Nutrition news

Cold Affects a Cow’s Nutritional Needs | Agriculture / Energy

Just before Christmas, I told my husband that I wanted the weather to be more seasonal. “Be careful what you wish for,” he says.

As a native of south-central Nebraska, my idea of ​​winter doesn’t quite match the 70 degree days in December. As you all know, winter arrived in full force on January 1st with extremely cold temperatures and a bit of humidity for some. This recent weather is a reminder of the extra nutrition required by livestock in cold weather.

We must not forget the cold snap of February 2021 and the difficulties encountered by livestock in maintaining their physical condition during this period.

The coat is the first aspect that makes a big difference in the ability of cattle to withstand cold temperatures. The amount of moisture and the degree of wetness of the coat also have an impact on cold tolerance. Precipitation, melting snow or ice increase cold stress.

In addition, cattle with lower body condition (less than BCS 5) have less cold tolerance. All cattle will need supplemental feed to maintain body condition and manage cold stress, but these needs may vary from group to group.
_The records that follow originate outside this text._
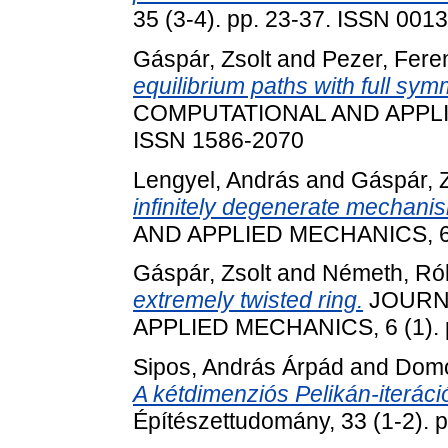
35 (3-4). pp. 23-37. ISSN 001
Gáspár, Zsolt
and
Pezer, Fere
equilibrium paths with full sym
COMPUTATIONAL AND APPLIED
ISSN 1586-2070
Lengyel, András
and
Gáspár, Z
infinitely degenerate mechani
AND APPLIED MECHANICS, 6 (
Gáspár, Zsolt
and
Németh, Rób
extremely twisted ring.
JOURN
APPLIED MECHANICS, 6 (1). p
Sipos, András Árpád
and
Domo
A kétdimenziós Pelikán-iteráci
Építészettudomány, 33 (1-2).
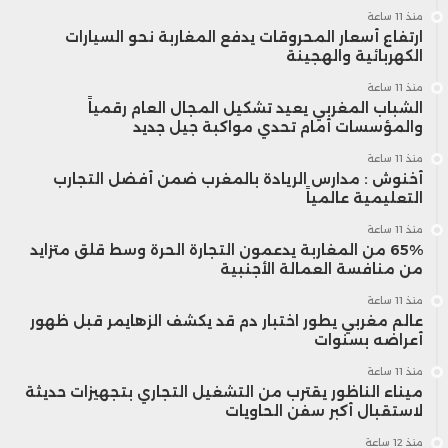
منذ 11 ساعة
مع بقاء العوامل الجيوسياسية في الواجهة.
ارتفاع أسعار المحروقات يدفع المغاربة نحو السيارات
الكهربائية والهجينة
منذ 11 ساعة
الشباب المغربي يعيد تشكيل المجال العام رقمياً
والمؤسسات أمام تحدي مواكبة جيل جديد
منذ 11 ساعة
أخنوش : مدارس الريادة بالمغرب ضمن أفضل التجارب
التعليمية عالمياً
منذ 11 ساعة
65% من المغاربة يدعمون التجارة الحرة وسط قلق متزايد
من منافسة العمالة الأجنبية
منذ 11 ساعة
عالم مغربي يطور اختبار دم قد يكشف الزهايمر قبل ظهور
أعراضه بسنوات
منذ 11 ساعة
ميناء الناظور يقترب من التشغيل التجاري بتجهيزات حديثة
لاستقبال أكبر سفن الحاويات
منذ 12 ساعة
So how much extra nutrition are we talking about? It’s easy to just say that cows will need more groceries in cold weather, but let’s look at some data to give us a better target of increased nutritional needs. The Mesonet Cattle Comfort Advisor is a great tool to get an idea of ​​cold (and hot) conditions and their impact on cattle performance.

According to the Mesonet Cattle Comfort Advisor, the energy needs of cows increase by 1% for each degree that the comfort index of cattle is lower than 32. This energy need would double to 2% if the animal is wet to the skin. . Remember that the actual temperature is not always what livestock (and people) feel, and wind chill makes the temperature colder than the actual temperature. Let’s take a realistic example. At 1:30 p.m. on January 6, the cattle comfort index was 11 degrees at Kingfisher. As many will recall, it was dry cold with no humidity. Based on a 1% increase in energy requirement (no moisture), cattle would need 21% more energy to maintain body condition (32°-11° = 21° x 1% = 21%).
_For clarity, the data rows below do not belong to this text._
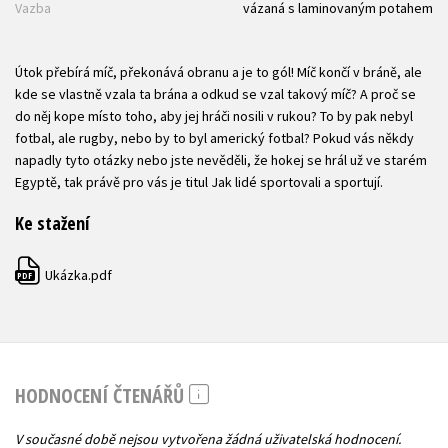
Vazba
vázaná s laminovaným potahem
Útok přebírá míč, překonává obranu a je to gól! Míč končí v bráně, ale
kde se vlastně vzala ta brána a odkud se vzal takový míč? A proč se
do něj kope místo toho, aby jej hráči nosili v rukou? To by pak nebyl
fotbal, ale rugby, nebo by to byl americký fotbal? Pokud vás někdy
napadly tyto otázky nebo jste nevěděli, že hokej se hrál už ve starém
Egyptě, tak právě pro vás je titul Jak lidé sportovali a sportují.
Ke stažení
Ukázka.pdf
PDF
HODNOCENÍ ČTENÁŘŮ
V současné době nejsou vytvořena žádná uživatelská hodnocení.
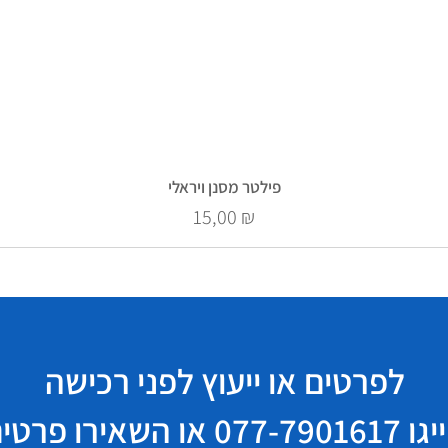
פילטר מסנן ויראלי
Prix
15,00 ₪
לפרטים או ייעוץ לפני רכישה
יגו
077-7901617
או השאירו פרטי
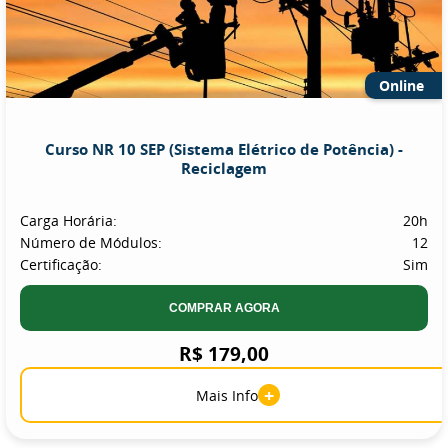
Online
Curso NR 10 SEP (Sistema Elétrico de Potência) -
Reciclagem
Carga Horária:
20h
Número de Módulos:
12
Certificação:
Sim
COMPRAR AGORA
R$ 179,00
+
Mais Info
So how much would producers need to feed to meet this increased requirement? A producer feeding 20% ​​cubes to pregnant cows should provide an additional 3.5 to 4 pounds of cubes per day to maintain body condition.

The energy needs of lactating cows are much higher, so they will need an additional 4.5 to 5 pounds of 20% cubes per day. Increasing feed allowances like this could cause digestive upset if fed all at once, so it may be beneficial to increase the feed to a lower level before cold weather hits and for a few days after the cold snap to recover some of the energy loss.

Additionally, cows that are only fed two or three times per week may benefit from more frequent feeding to distribute higher feed levels. Better quality hay can also make up for the lack of energy in these situations, but knowing the quality of the hay and the quantity supplied is helpful.

Check out the Mesonet Cattle Comfort Advisor for an idea of ​​the increased energy needs as we move into January and February. The Cattle Comfort Advisor can be found under the Agriculture tab on mesonet.org. For assistance in interpreting the nutritional needs of cattle in cold and inclement weather, contact your local OSU extension office for assistance.

Zook is the Northwest Region Livestock Specialist for the Oklahoma Cooperative Extension Service.